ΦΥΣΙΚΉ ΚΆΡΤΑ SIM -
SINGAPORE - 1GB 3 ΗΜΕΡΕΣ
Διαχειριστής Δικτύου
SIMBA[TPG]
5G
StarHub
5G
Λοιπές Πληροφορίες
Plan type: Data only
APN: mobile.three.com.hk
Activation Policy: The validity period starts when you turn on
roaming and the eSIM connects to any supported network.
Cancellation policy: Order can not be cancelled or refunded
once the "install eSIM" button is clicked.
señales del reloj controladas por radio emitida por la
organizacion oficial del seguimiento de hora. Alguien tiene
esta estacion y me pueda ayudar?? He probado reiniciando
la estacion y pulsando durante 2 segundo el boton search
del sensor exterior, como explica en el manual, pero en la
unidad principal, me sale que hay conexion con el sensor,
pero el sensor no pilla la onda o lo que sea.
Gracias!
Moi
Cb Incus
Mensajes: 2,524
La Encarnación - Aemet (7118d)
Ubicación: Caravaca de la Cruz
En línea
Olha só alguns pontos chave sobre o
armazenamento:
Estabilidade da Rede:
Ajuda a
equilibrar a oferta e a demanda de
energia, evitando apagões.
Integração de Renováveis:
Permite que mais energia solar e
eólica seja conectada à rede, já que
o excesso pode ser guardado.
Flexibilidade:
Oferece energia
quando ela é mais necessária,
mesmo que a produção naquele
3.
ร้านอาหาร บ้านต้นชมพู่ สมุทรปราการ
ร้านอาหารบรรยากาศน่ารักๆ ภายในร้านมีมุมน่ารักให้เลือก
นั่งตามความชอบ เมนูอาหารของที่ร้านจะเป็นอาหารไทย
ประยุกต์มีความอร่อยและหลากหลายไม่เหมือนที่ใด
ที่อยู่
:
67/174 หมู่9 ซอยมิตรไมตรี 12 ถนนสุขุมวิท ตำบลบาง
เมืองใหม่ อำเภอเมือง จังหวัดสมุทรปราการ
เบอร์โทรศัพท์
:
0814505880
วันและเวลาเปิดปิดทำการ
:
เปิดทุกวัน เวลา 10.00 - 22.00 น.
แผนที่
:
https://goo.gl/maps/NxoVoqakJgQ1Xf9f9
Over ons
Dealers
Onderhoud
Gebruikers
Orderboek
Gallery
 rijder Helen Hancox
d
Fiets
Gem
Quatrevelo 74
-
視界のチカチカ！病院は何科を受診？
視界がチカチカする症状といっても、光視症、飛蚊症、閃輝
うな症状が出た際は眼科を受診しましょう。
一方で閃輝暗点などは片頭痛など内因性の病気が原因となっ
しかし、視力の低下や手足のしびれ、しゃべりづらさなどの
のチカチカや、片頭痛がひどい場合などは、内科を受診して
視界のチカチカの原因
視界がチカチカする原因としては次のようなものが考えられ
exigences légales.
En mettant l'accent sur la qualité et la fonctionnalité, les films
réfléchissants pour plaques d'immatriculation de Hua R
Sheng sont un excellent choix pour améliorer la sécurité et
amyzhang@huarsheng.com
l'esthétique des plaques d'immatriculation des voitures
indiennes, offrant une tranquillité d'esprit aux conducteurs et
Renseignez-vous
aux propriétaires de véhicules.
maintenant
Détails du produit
---+---
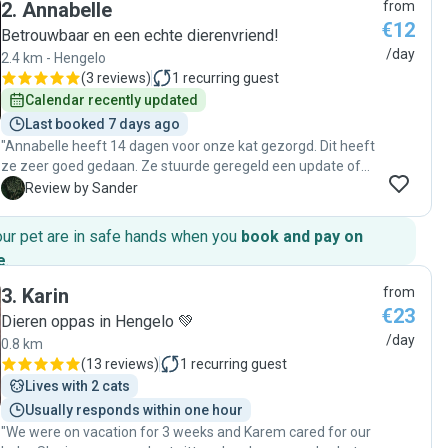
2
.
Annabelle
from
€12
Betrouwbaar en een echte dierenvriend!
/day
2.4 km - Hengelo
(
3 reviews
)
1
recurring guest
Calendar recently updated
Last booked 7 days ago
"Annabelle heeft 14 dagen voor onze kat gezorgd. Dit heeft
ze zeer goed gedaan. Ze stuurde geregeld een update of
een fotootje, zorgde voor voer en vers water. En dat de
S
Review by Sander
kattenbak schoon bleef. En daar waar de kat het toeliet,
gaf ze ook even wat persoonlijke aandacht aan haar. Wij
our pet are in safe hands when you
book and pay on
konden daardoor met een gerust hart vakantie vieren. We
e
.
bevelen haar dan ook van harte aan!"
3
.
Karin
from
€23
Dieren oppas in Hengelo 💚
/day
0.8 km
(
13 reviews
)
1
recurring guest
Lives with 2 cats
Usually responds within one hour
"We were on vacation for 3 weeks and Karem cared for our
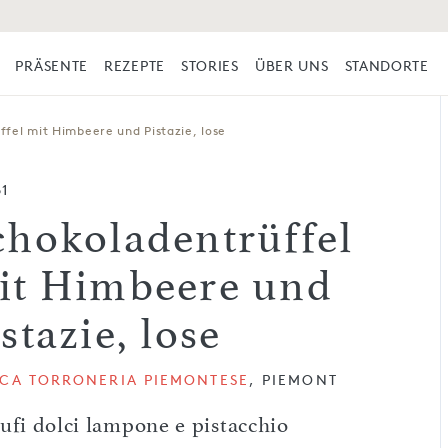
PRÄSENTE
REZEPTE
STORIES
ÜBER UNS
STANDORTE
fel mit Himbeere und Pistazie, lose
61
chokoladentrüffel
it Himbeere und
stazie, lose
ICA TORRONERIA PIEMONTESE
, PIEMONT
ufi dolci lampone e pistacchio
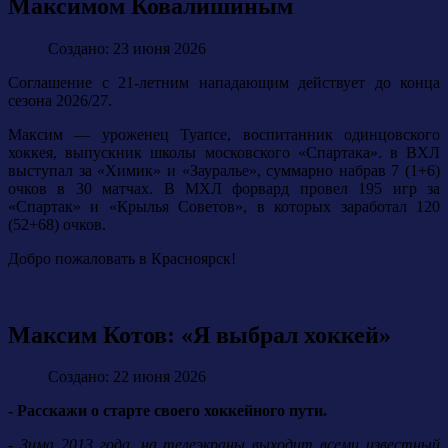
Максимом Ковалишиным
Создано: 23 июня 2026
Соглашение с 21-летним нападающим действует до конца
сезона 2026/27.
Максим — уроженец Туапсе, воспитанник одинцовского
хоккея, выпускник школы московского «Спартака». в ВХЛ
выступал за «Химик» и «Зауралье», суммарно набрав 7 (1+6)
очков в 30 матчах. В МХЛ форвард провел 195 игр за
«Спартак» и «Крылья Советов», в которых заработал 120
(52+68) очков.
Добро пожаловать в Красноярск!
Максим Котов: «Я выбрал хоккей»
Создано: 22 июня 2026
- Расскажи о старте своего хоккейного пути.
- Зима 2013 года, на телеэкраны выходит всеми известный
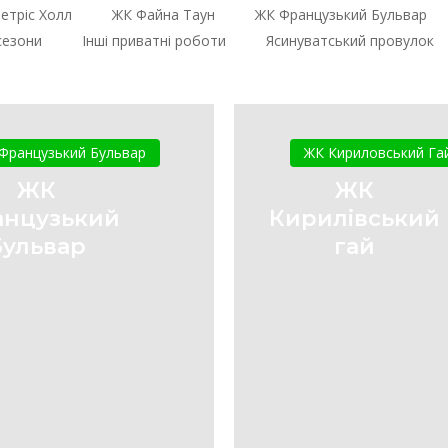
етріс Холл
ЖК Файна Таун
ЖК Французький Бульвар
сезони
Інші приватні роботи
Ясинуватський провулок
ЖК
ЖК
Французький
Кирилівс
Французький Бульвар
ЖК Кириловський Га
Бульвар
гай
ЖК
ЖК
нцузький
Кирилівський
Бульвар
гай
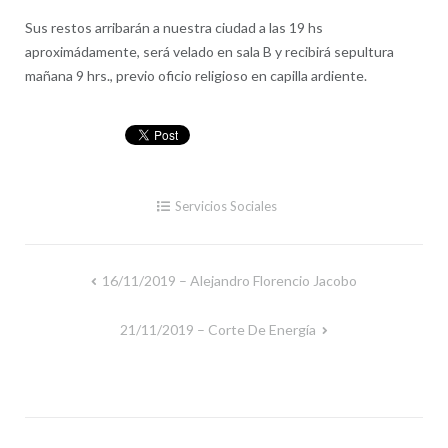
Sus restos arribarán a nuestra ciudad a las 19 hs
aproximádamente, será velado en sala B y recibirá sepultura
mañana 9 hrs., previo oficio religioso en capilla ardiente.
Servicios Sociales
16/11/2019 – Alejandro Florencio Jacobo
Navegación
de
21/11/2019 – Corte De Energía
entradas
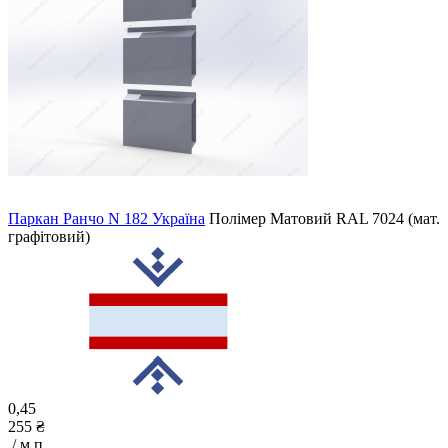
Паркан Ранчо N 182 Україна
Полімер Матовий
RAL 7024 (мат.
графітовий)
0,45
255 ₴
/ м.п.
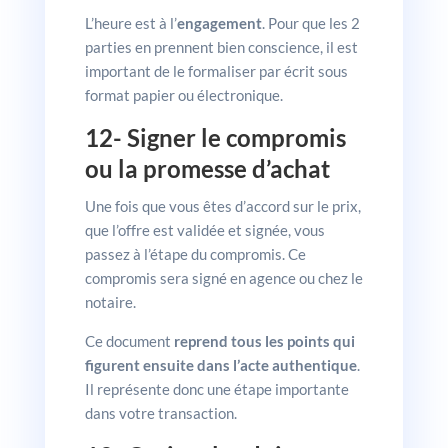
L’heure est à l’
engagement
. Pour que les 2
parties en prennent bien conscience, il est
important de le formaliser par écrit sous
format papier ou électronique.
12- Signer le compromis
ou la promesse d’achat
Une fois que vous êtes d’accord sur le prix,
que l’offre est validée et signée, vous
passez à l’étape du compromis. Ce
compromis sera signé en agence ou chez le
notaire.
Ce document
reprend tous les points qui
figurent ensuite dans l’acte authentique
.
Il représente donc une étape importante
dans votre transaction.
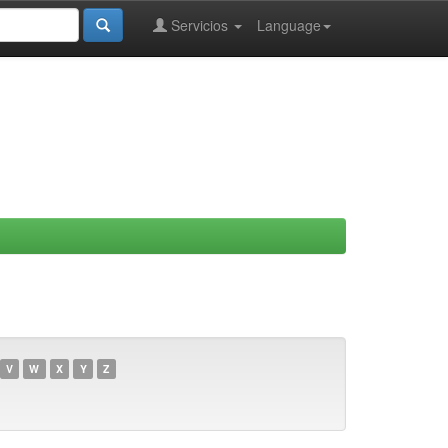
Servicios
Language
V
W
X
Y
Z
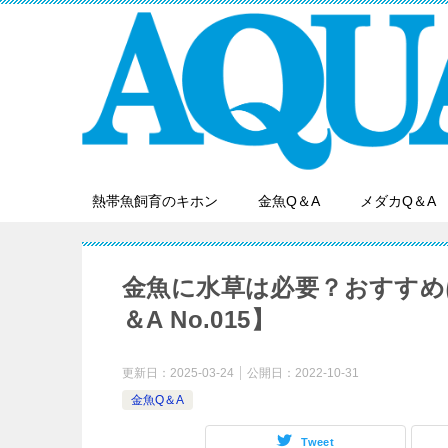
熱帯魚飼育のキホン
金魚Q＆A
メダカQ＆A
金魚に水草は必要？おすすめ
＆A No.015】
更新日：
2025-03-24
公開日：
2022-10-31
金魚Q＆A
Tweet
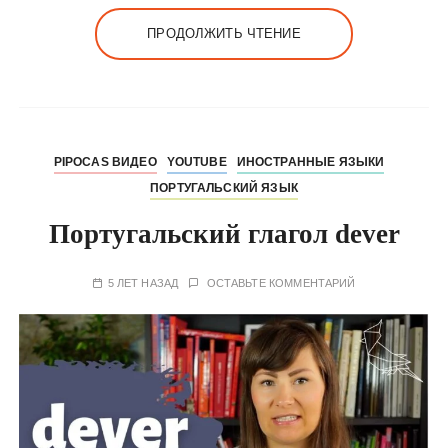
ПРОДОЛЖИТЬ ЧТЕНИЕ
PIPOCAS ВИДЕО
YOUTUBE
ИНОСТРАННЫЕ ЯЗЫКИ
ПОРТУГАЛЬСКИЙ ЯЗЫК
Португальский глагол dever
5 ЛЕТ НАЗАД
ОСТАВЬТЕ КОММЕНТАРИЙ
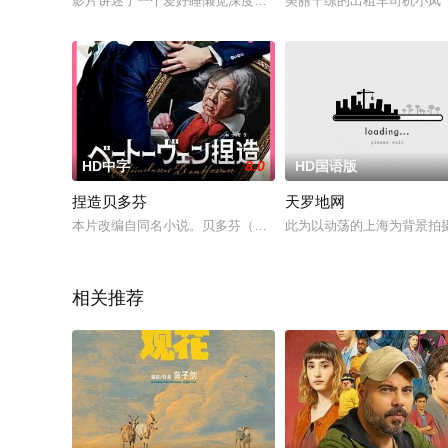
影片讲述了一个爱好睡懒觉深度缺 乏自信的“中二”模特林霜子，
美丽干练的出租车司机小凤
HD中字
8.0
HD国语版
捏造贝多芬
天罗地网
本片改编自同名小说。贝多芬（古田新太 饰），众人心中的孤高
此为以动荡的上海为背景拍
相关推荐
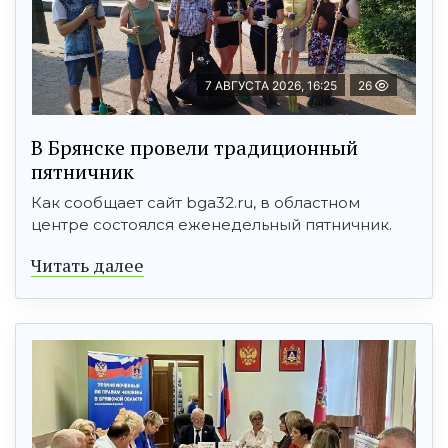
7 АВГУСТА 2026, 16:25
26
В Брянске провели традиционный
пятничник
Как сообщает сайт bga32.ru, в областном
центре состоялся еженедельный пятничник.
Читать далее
---+---
WORK TO BE COMPLETED:
Only one part of the material above is wanted: the lines from the one with "passez à l’étape du compromis. Ce" up to and including the one with "Читать далее". Please copy them exactly, pictures left out.

WRITTEN REPLY:
passez à l’étape du compromis. Ce
compromis sera signé en agence ou chez le
notaire.
Ce document
reprend tous les points qui
figurent ensuite dans l’acte authentique
.
Il représente donc une étape importante
dans votre transaction.
Servicios
Language
V
W
X
Y
Z
熱帯魚飼育のキホン
金魚Q＆A
メダカQ＆A
金魚に水草は必要？おすすめ
＆A No.015】
更新日：
2025-03-24
公開日：
2022-10-31
金魚Q＆A
Tweet
ПРОДОЛЖИТЬ ЧТЕНИЕ
PIPOCAS ВИДЕО
YOUTUBE
ИНОСТРАННЫЕ ЯЗЫКИ
ПОРТУГАЛЬСКИЙ ЯЗЫК
Португальский глагол dever
5 ЛЕТ НАЗАД
ОСТАВЬТЕ КОММЕНТАРИЙ
影片讲述了一个爱好睡懒觉深度缺 乏自信的“中二”模特林霜子，
美丽干练的出租车司机小凤
HD中字
8.0
HD国语版
捏造贝多芬
天罗地网
本片改编自同名小说。贝多芬（古田新太 饰），众人心中的孤高
此为以动荡的上海为背景拍
相关推荐
7 АВГУСТА 2026, 16:25
26
В Брянске провели традиционный
пятничник
Как сообщает сайт bga32.ru, в областном
центре состоялся еженедельный пятничник.
Читать далее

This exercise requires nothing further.